Japanese earthquake potentially causes shortages of high tech devices
March 14th, 2011 - 12:25 pm ET by C. D.
In addition to the human and material damage caused by Japans earthquake and corresponding tsunami last Friday, this is a crucial territory for the manufacturing of specific components for the electronics industry, with disruptions likely to last for the coming months.
The earthquake, and notably the following tsunami, has heavily impacted on the Japanese population and economy.
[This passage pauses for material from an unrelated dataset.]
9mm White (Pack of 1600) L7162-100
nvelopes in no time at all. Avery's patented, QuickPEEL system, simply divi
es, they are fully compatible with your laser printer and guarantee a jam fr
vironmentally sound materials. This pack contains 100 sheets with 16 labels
While the country is used to earthquakes, the damage caused by the waves is still difficult to evaluate.
Japan is also one of the territories that manufactures electronic components specify used by large globally companies, with the shutdown of production plants surely to have a consequence on both the country’s, and global, economy.
Components like NAND memory chips, LCD and LED displays will surely become more difficult to find on the market, creating shortages in provisioning chains, with the impact possibly even greater for certain in fashion products.
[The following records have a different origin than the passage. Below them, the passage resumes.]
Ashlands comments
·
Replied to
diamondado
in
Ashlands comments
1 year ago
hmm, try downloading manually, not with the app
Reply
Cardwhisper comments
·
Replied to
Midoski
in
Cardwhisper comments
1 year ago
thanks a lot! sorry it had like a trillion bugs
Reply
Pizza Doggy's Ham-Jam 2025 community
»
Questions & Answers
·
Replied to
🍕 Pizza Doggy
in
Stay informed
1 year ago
These components are present in a large number of electronic devices, including mobile telephones and tactile tablets, with this likely to have a consequence on the retail price of these devices.
Partial disorganisation, but backup’s exist This could lead to ever increasing price rises by electronic manufacturers. "More than 40% of the global production of NAND memory is manufactured in Japan. It will only take a small slowdown in manufacturing for global prices to sharply spike", warns an analysts Objective Analysis.
And while factories haven’t overly suffered from the earthquake, they are still not able to quickly recommence their production activities due to disorganised transport, human loss and issues with the provisioning of supplies and energy with multiple nuclear reactors currently shut down in the country.
In surrounding countries (Taiwan, South Korea), the factories were also stopped for a few hours on the day of the quake, but have all since recommenced their activity, with very little impact on their production.